Deep Q-Learning
http://iailab.kaist.ac.kr/
Industrial AI Lab at KAIST
Source
- By David Silver's RL Course at UCL
- By Prof. Zico Kolter at CMU
Table of Contents
1. Deep Q-Learning (DQN)¶
Value iteration algorithm: use Bellman equation as an iterative update
$$ Q_{k+1}(s,a) \; \leftarrow \; \mathbb{E}_{s' \sim P\left(s'\mid s,a\right)} \left[ R(s) + \gamma \max_{a'} Q_{k}\left(s',a'\right) \right] $$
$Q_k$ will converge to $Q_*$ as $k$ goes to $\infty$
1.1. What is the problem with this?¶
Not scalable. Must compute tabular $Q(s,a)$ for every state-action pair.
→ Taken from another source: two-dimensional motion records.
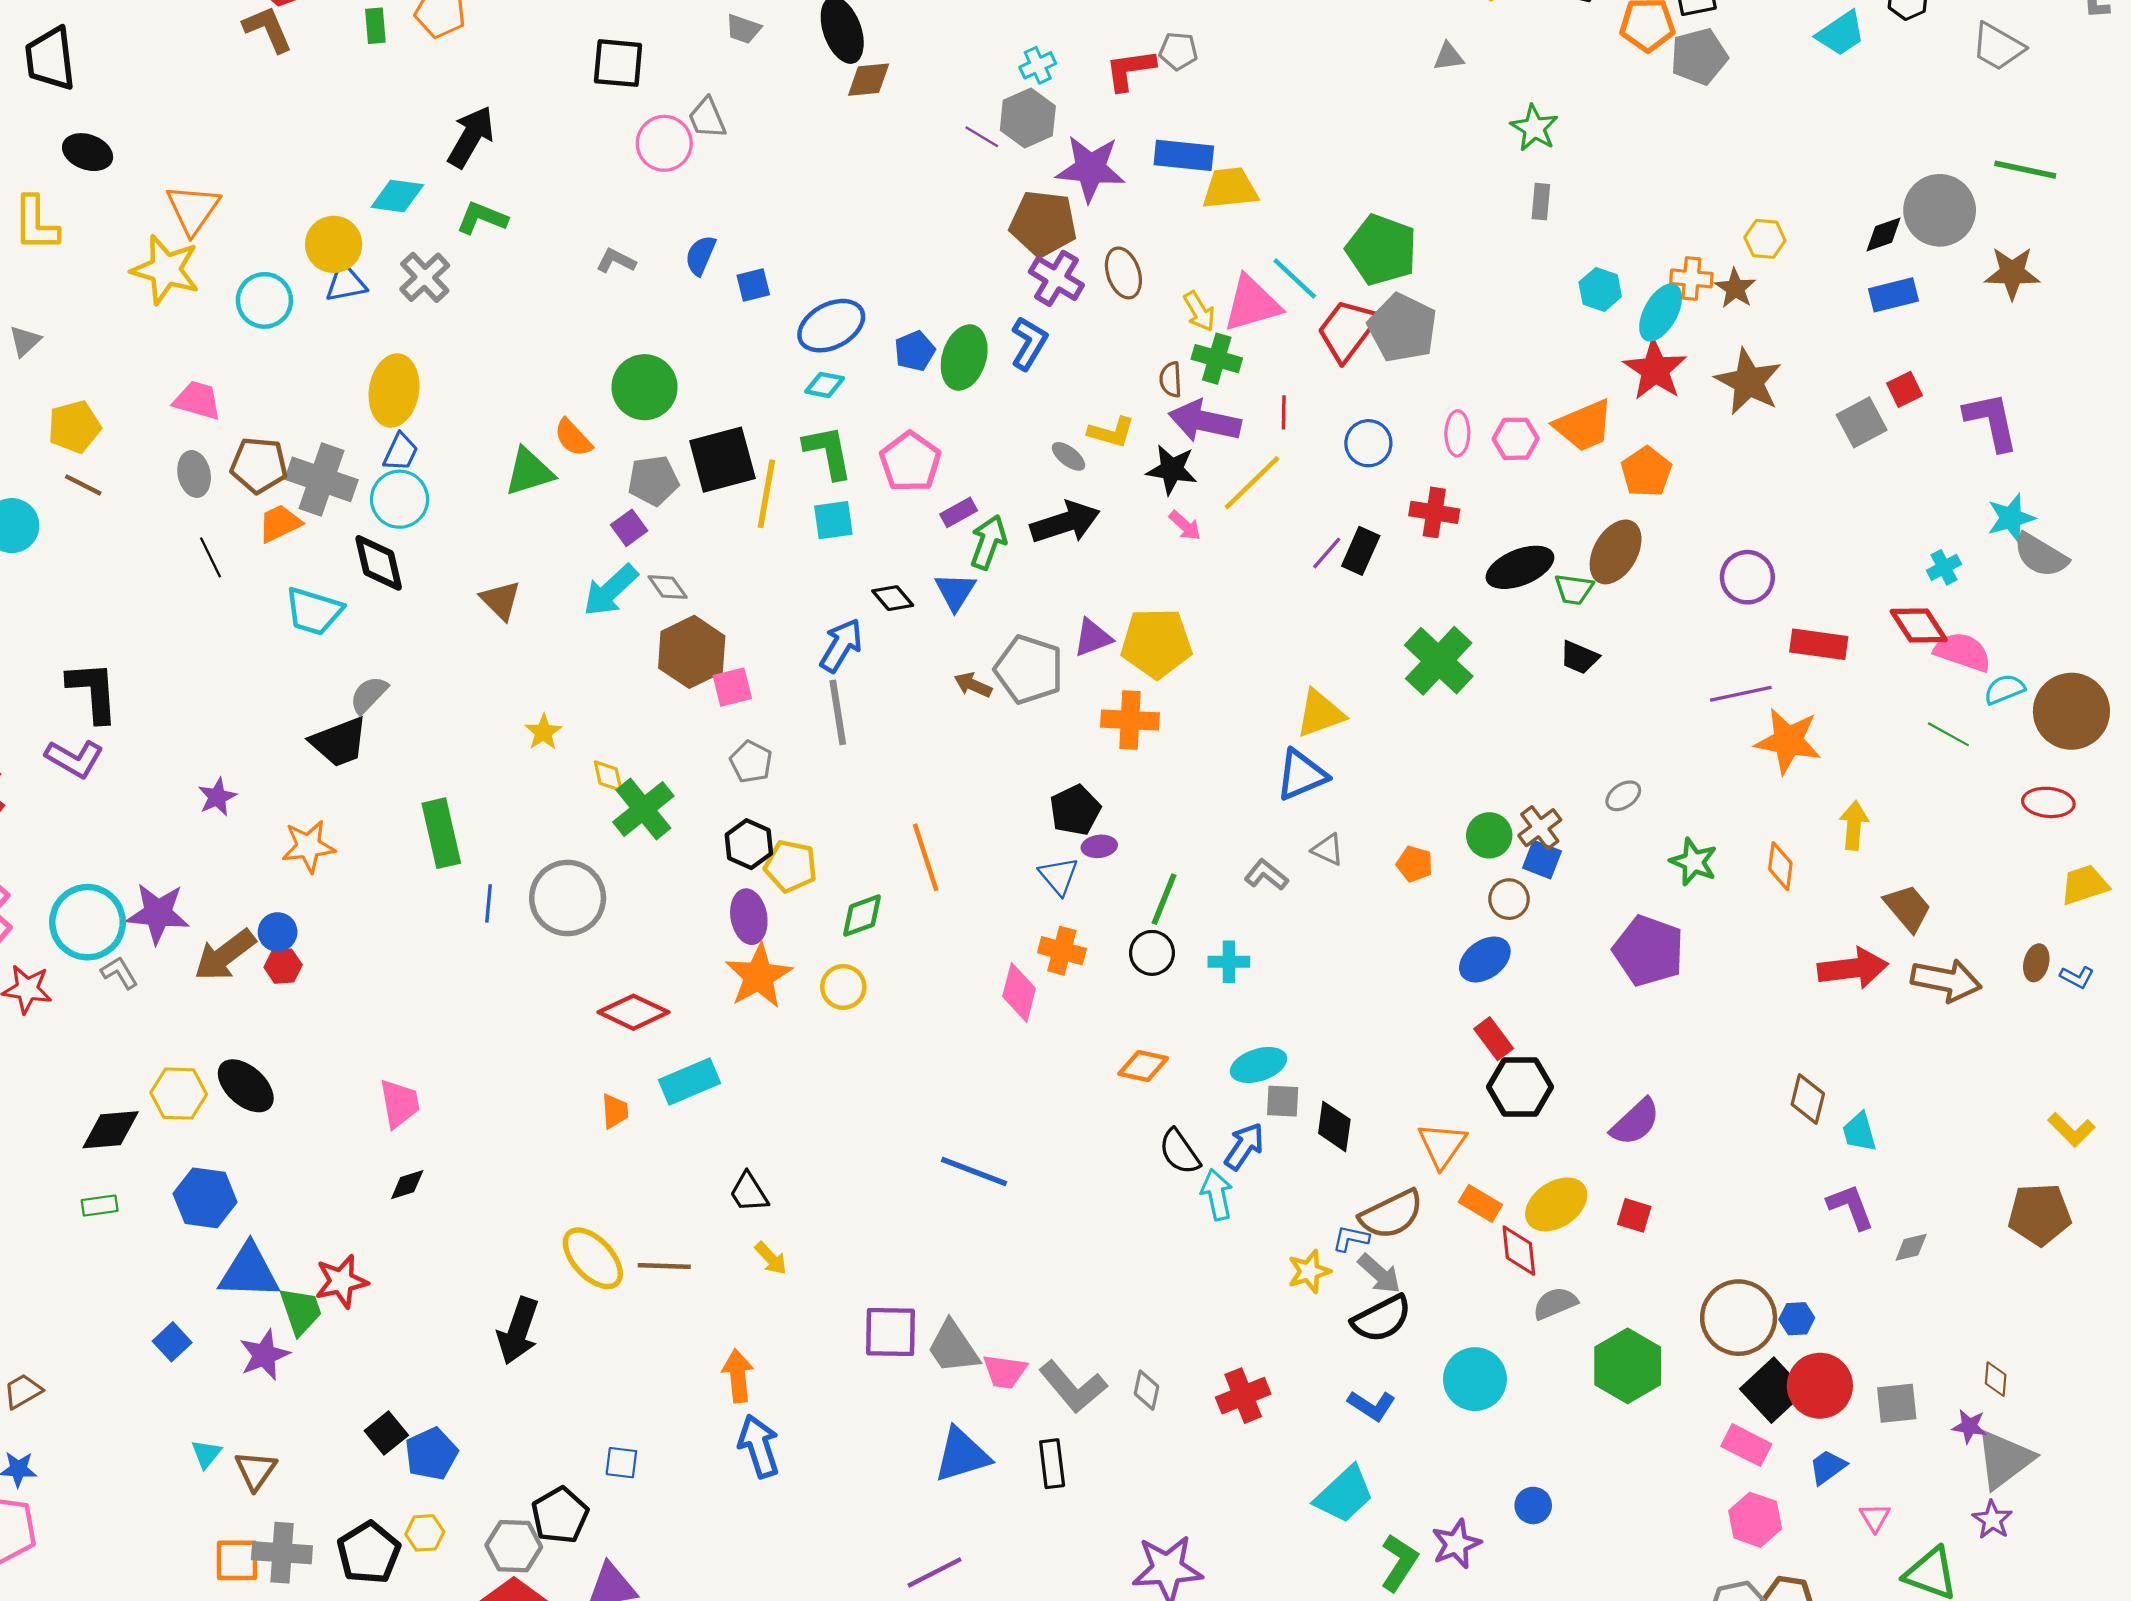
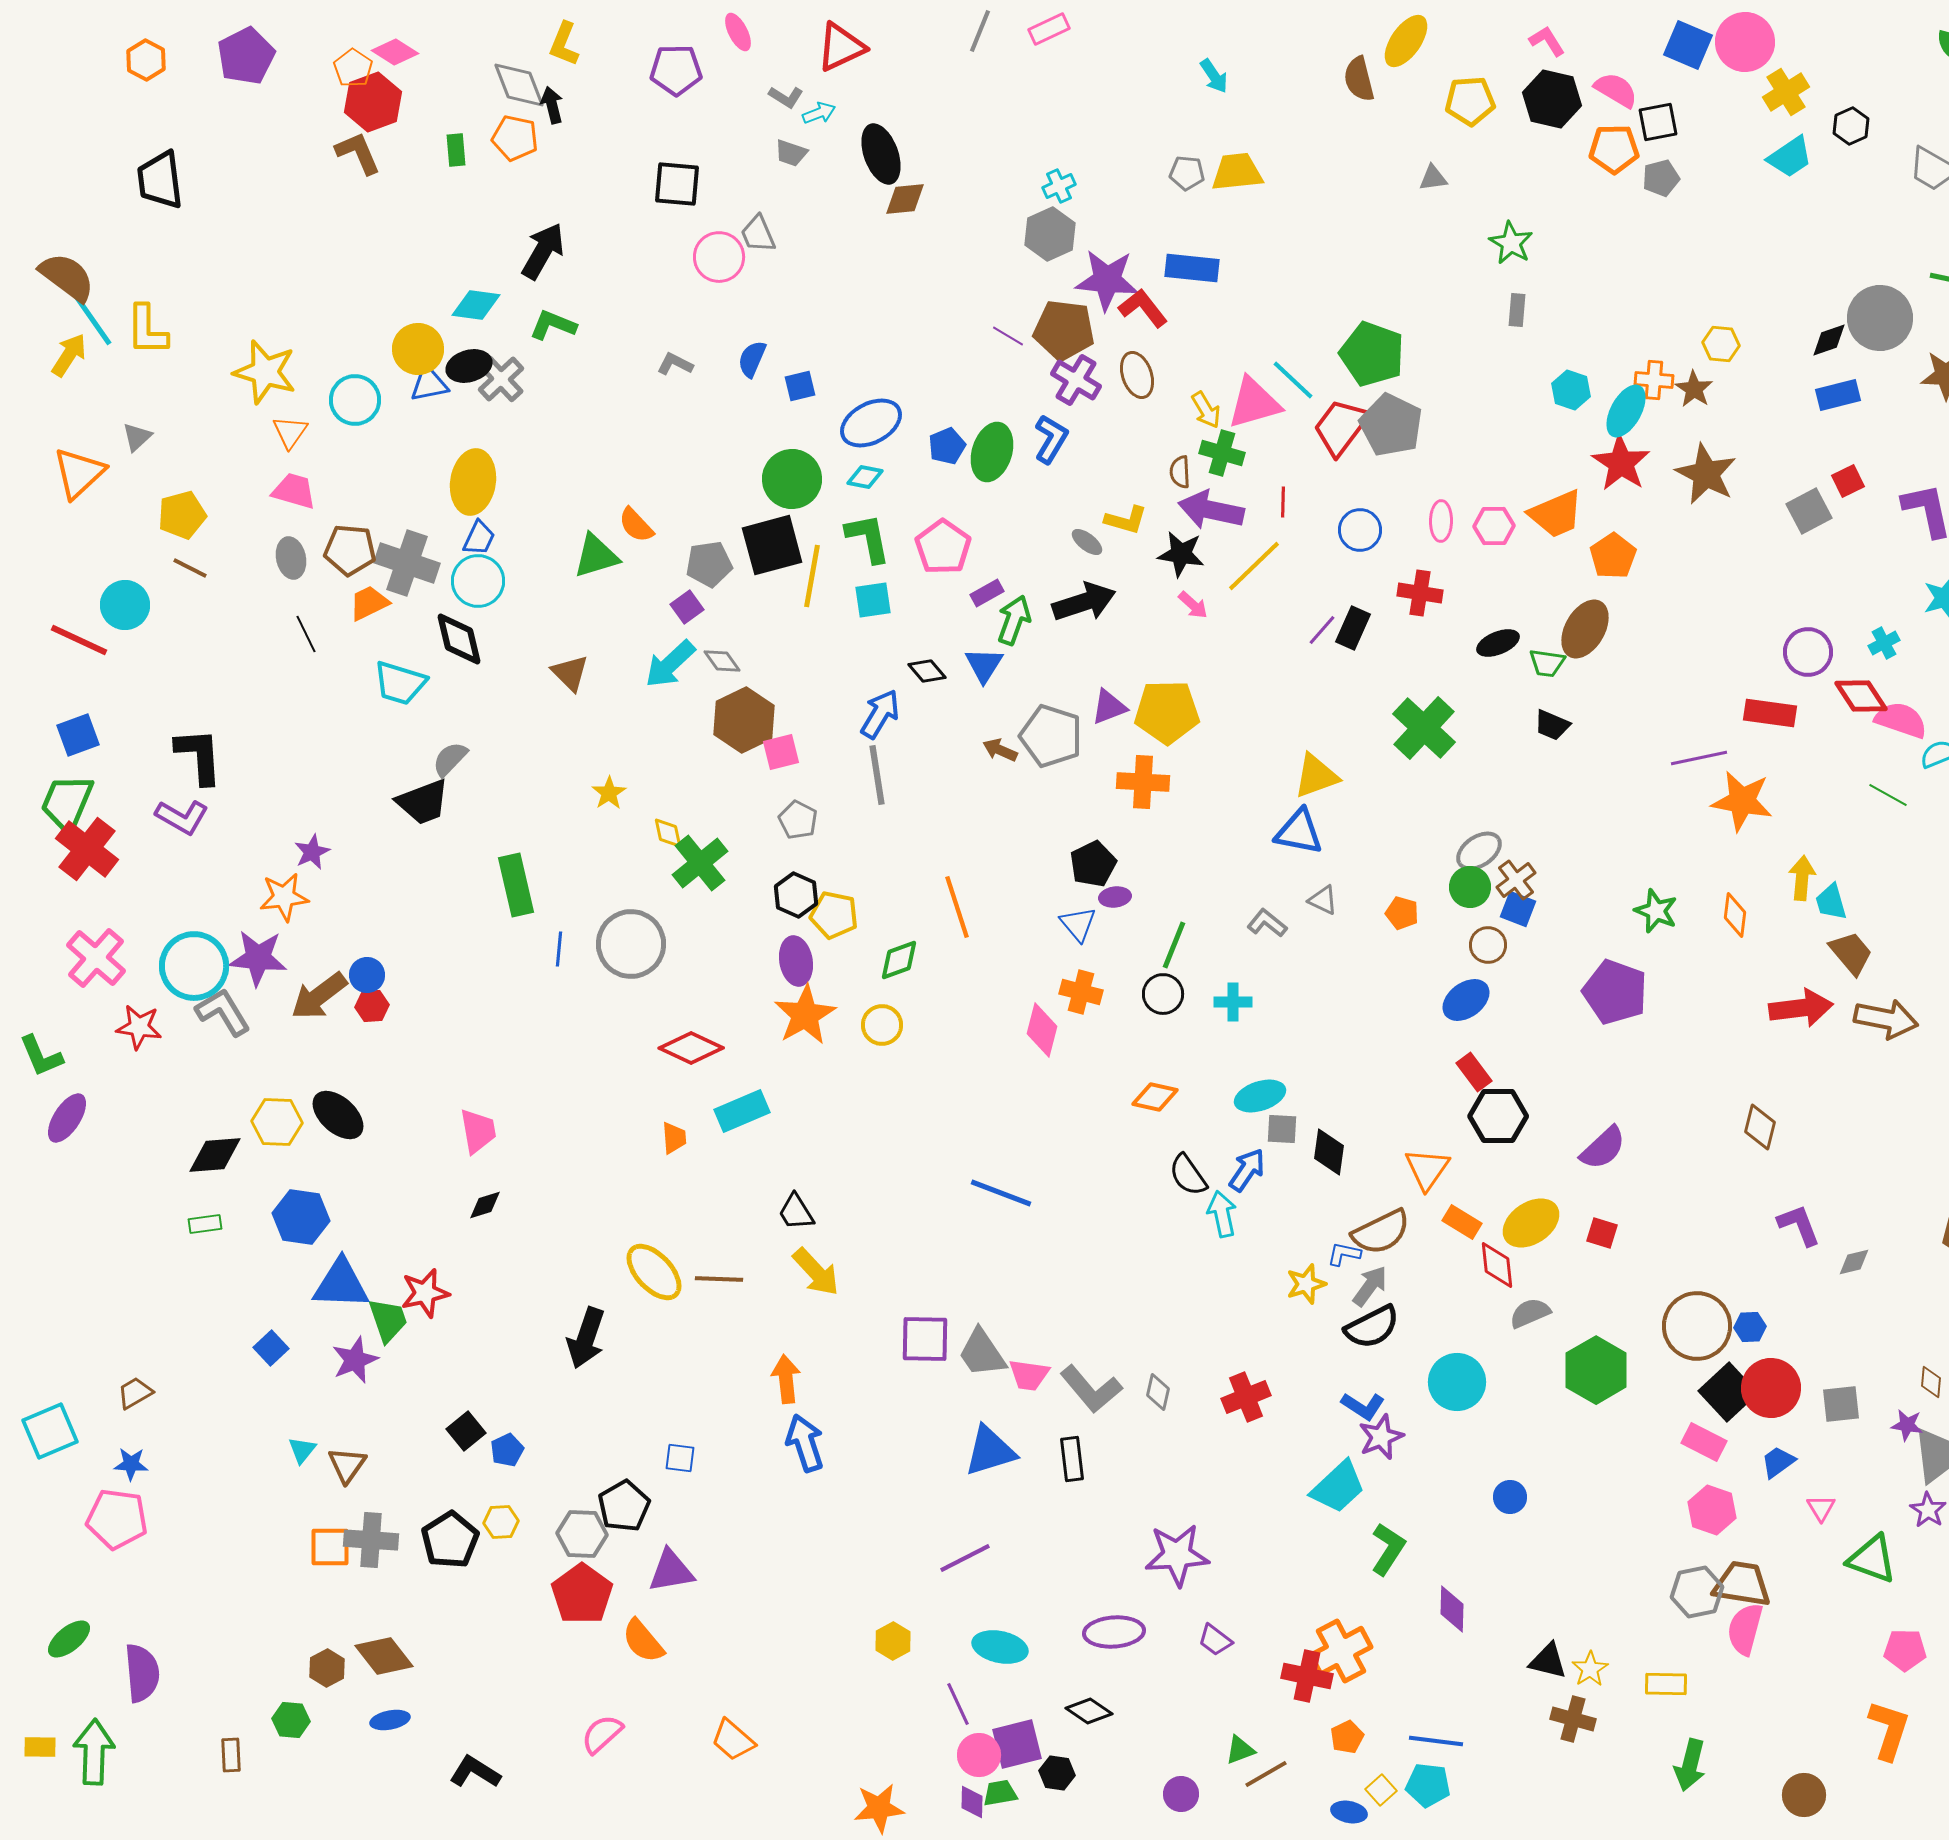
gray pentagon: (1699, 57) -> (1661, 178), size x0.7
red L-shape: (1130, 70) -> (1143, 308), moved, turned 60
purple line: (982, 137) -> (1008, 336), moved
black ellipse: (88, 152) -> (469, 366), moved, turned -36
yellow trapezoid: (1230, 188) -> (1237, 172), moved
orange triangle: (193, 209) -> (290, 432), moved, size x0.7
green circle: (644, 387) -> (792, 479), moved
black ellipse: (1520, 567) -> (1498, 643), size x0.7
purple circle: (1747, 577) -> (1808, 652), moved
blue triangle: (1301, 775) -> (1299, 832), turned 34
gray ellipse: (1623, 796) -> (1479, 851), moved, size x1.4
orange star: (308, 846) -> (284, 897), moved
gray L-shape: (119, 973) -> (223, 1012), size x1.6
cyan trapezoid: (1859, 1132) -> (1831, 902), moved
yellow arrow: (771, 1258) -> (816, 1272), size x1.6
gray arrow: (1379, 1274) -> (1370, 1286), turned -96
blue pentagon: (431, 1454) -> (507, 1450), size x0.7
purple star: (1456, 1544) -> (1381, 1437), moved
If state is for instance current game state pixels, computationally infeasible to compute for entire state space !
- too many states to visit them all in training
- too many states to hold the Q-table in memory
States in Tetris: naive board configuration + shape of the falling piece $\sim 10^{60}$ states !!!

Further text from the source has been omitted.